▶ **DATA**
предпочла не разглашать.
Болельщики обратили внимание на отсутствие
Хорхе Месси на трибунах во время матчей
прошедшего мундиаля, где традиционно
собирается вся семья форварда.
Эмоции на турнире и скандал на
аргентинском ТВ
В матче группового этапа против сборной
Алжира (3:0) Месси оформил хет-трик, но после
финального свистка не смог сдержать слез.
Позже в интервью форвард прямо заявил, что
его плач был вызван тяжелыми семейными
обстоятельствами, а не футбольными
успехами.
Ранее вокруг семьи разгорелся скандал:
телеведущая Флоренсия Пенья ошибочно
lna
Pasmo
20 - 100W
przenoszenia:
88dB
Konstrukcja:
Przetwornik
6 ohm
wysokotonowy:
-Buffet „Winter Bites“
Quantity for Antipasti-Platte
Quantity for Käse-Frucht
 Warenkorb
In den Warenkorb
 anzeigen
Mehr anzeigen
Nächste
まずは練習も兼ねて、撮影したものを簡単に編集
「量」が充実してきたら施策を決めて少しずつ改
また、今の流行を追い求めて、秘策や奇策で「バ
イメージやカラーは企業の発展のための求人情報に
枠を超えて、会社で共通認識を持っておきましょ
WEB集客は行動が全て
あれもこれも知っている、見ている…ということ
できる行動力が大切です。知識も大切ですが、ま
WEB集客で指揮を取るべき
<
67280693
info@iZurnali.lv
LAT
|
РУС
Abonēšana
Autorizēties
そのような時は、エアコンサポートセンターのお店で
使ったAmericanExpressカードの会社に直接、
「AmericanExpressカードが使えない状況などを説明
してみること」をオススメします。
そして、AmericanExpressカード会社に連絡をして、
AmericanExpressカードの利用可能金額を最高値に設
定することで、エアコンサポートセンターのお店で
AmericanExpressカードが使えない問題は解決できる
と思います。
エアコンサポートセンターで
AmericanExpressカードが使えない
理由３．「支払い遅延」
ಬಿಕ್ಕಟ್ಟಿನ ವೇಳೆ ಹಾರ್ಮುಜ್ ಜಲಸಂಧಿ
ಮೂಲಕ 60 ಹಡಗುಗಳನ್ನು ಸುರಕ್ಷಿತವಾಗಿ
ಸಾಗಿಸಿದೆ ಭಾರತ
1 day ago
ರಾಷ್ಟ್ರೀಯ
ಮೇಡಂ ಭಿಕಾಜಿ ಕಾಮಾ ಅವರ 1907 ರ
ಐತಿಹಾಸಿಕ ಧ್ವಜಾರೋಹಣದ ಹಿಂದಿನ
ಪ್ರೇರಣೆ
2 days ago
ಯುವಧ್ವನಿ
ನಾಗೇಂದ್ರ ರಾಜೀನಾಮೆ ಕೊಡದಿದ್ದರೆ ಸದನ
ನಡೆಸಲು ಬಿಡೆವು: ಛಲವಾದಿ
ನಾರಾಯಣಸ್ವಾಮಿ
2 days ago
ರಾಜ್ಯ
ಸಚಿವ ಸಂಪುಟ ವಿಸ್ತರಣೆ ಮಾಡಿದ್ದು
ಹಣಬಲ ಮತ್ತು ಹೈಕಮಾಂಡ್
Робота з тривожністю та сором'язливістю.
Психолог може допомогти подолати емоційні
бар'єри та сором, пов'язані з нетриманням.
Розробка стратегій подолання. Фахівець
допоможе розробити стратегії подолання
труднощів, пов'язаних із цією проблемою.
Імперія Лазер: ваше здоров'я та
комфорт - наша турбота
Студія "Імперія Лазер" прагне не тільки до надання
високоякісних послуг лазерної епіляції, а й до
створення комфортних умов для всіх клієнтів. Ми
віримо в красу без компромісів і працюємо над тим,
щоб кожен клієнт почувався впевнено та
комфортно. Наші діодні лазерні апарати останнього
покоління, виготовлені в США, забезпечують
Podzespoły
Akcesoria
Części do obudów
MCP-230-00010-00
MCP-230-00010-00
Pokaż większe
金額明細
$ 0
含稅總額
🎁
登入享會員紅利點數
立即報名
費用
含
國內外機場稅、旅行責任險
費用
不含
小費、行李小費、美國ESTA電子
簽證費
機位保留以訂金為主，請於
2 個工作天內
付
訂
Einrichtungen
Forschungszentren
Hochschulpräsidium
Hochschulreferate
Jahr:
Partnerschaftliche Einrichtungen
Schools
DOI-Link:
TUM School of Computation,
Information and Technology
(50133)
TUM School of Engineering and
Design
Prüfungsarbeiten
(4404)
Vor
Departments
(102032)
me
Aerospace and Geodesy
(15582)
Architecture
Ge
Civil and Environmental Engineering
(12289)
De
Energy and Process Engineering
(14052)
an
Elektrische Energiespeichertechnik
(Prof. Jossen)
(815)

▶ **TO DO**
In full and word for word, repeat the records.

▶ **WRITTEN ANSWER**
предпочла не разглашать.
Болельщики обратили внимание на отсутствие
Хорхе Месси на трибунах во время матчей
прошедшего мундиаля, где традиционно
собирается вся семья форварда.
Эмоции на турнире и скандал на
аргентинском ТВ
В матче группового этапа против сборной
Алжира (3:0) Месси оформил хет-трик, но после
финального свистка не смог сдержать слез.
Позже в интервью форвард прямо заявил, что
его плач был вызван тяжелыми семейными
обстоятельствами, а не футбольными
успехами.
Ранее вокруг семьи разгорелся скандал:
телеведущая Флоренсия Пенья ошибочно
lna
Pasmo
20 - 100W
przenoszenia:
88dB
Konstrukcja:
Przetwornik
6 ohm
wysokotonowy:
-Buffet „Winter Bites“
Quantity for Antipasti-Platte
Quantity for Käse-Frucht
 Warenkorb
In den Warenkorb
 anzeigen
Mehr anzeigen
Nächste
まずは練習も兼ねて、撮影したものを簡単に編集
「量」が充実してきたら施策を決めて少しずつ改
また、今の流行を追い求めて、秘策や奇策で「バ
イメージやカラーは企業の発展のための求人情報に
枠を超えて、会社で共通認識を持っておきましょ
WEB集客は行動が全て
あれもこれも知っている、見ている…ということ
できる行動力が大切です。知識も大切ですが、ま
WEB集客で指揮を取るべき
<
67280693
info@iZurnali.lv
LAT
|
РУС
Abonēšana
Autorizēties
そのような時は、エアコンサポートセンターのお店で
使ったAmericanExpressカードの会社に直接、
「AmericanExpressカードが使えない状況などを説明
してみること」をオススメします。
そして、AmericanExpressカード会社に連絡をして、
AmericanExpressカードの利用可能金額を最高値に設
定することで、エアコンサポートセンターのお店で
AmericanExpressカードが使えない問題は解決できる
と思います。
エアコンサポートセンターで
AmericanExpressカードが使えない
理由３．「支払い遅延」
ಬಿಕ್ಕಟ್ಟಿನ ವೇಳೆ ಹಾರ್ಮುಜ್ ಜಲಸಂಧಿ
ಮೂಲಕ 60 ಹಡಗುಗಳನ್ನು ಸುರಕ್ಷಿತವಾಗಿ
ಸಾಗಿಸಿದೆ ಭಾರತ
1 day ago
ರಾಷ್ಟ್ರೀಯ
ಮೇಡಂ ಭಿಕಾಜಿ ಕಾಮಾ ಅವರ 1907 ರ
ಐತಿಹಾಸಿಕ ಧ್ವಜಾರೋಹಣದ ಹಿಂದಿನ
ಪ್ರೇರಣೆ
2 days ago
ಯುವಧ್ವನಿ
ನಾಗೇಂದ್ರ ರಾಜೀನಾಮೆ ಕೊಡದಿದ್ದರೆ ಸದನ
ನಡೆಸಲು ಬಿಡೆವು: ಛಲವಾದಿ
ನಾರಾಯಣಸ್ವಾಮಿ
2 days ago
ರಾಜ್ಯ
ಸಚಿವ ಸಂಪುಟ ವಿಸ್ತರಣೆ ಮಾಡಿದ್ದು
ಹಣಬಲ ಮತ್ತು ಹೈಕಮಾಂಡ್
Робота з тривожністю та сором'язливістю.
Психолог може допомогти подолати емоційні
бар'єри та сором, пов'язані з нетриманням.
Розробка стратегій подолання. Фахівець
допоможе розробити стратегії подолання
труднощів, пов'язаних із цією проблемою.
Імперія Лазер: ваше здоров'я та
комфорт - наша турбота
Студія "Імперія Лазер" прагне не тільки до надання
високоякісних послуг лазерної епіляції, а й до
створення комфортних умов для всіх клієнтів. Ми
віримо в красу без компромісів і працюємо над тим,
щоб кожен клієнт почувався впевнено та
комфортно. Наші діодні лазерні апарати останнього
покоління, виготовлені в США, забезпечують
Podzespoły
Akcesoria
Części do obudów
MCP-230-00010-00
MCP-230-00010-00
Pokaż większe
金額明細
$ 0
含稅總額
🎁
登入享會員紅利點數
立即報名
費用
含
國內外機場稅、旅行責任險
費用
不含
小費、行李小費、美國ESTA電子
簽證費
機位保留以訂金為主，請於
2 個工作天內
付
訂
Einrichtungen
Forschungszentren
Hochschulpräsidium
Hochschulreferate
Jahr:
Partnerschaftliche Einrichtungen
Schools
DOI-Link:
TUM School of Computation,
Information and Technology
(50133)
TUM School of Engineering and
Design
Prüfungsarbeiten
(4404)
Vor
Departments
(102032)
me
Aerospace and Geodesy
(15582)
Architecture
Ge
Civil and Environmental Engineering
(12289)
De
Energy and Process Engineering
(14052)
an
Elektrische Energiespeichertechnik
(Prof. Jossen)
(815)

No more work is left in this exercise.